# HK compact to carry



## mkim1120 (Aug 2, 2007)

i am REALLY REALLY REALLY interested in getting a HK subcompact as a carry piece and to have in the office..
now, how is the HK USP Compact 40cal in size versus the HK P2000 40cal vesus the size in the HK p2000SK?
how do they compare in shooting/recoil.
if not these what other of the HK compacts can hg members recommend?
last time i held a p2000(if i am remembering correctly) the grip felt a bit short in my hand...
what is the difference between the p2000vsp2000sk


----------



## Shipwreck (Jan 26, 2006)

I really like my USPc - but mine is in 9mm. I am not a big 40 cal fan. So, I can't comment on that.

If U like cocked and locked or want a manual safety, get the USPc.
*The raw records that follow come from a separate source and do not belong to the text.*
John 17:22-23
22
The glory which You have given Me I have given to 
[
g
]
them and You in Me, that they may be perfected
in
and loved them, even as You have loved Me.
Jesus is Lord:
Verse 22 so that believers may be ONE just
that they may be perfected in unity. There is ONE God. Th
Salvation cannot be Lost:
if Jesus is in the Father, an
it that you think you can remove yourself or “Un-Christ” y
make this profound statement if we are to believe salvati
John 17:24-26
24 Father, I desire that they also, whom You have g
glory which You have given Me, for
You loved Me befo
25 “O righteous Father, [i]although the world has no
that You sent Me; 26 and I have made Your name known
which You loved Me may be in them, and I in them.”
If not, get the P2000.


----------



## Rivers (Mar 1, 2007)

mkim1120 said:


> i am REALLY REALLY REALLY interested in getting a HK subcompact as a carry piece and to have in the office..
> now, how is the HK USP Compact 40cal in size versus the HK P2000 40cal vesus the size in the HK p2000SK?
> how do they compare in shooting/recoil.
> if not these what other of the HK compacts can hg members recommend?
> ...


In .40, the P2sk is going to be snappier just because it's smaller than the others. I have one and recently let a gun store employee who has a USPc .40 try mine out. (His is a DA/SA while my SK is a standard 8lb. LEM trigger.) He comes back a couple minutes later with a big grin on his face. Then he takes my light (5.5lb trigger) USPf .45 out. He looks at me funny when I tell him not to bother with 10 or 15 yards, but take it out to the maximum (about 22 yards at that range.) He comes back a few minutes later with his target. Everything within a nice 3 - 4" group except for his first two rounds, getting used to the different trigger. He's getting his .40 converted into a light LEM now too!

Anyway, I compared the dimensions of the USPc, P2000 and my P2000sk. The first two are nearly identical from front sight to hammer to heel. The SK is less than 3/4" shorter in barrel length and 1/2" shorter in grip length than the others. Since the SK can use the magazines from either of the others (add the X-Grip spacer for better feel), its grip length could actually match the longer USPc and P2000. Or, for maximum concealment, use the standard 9-round magazine with the SK (making it 9+1.) I have medium to large hands, not huge but they fit the USPf nicely.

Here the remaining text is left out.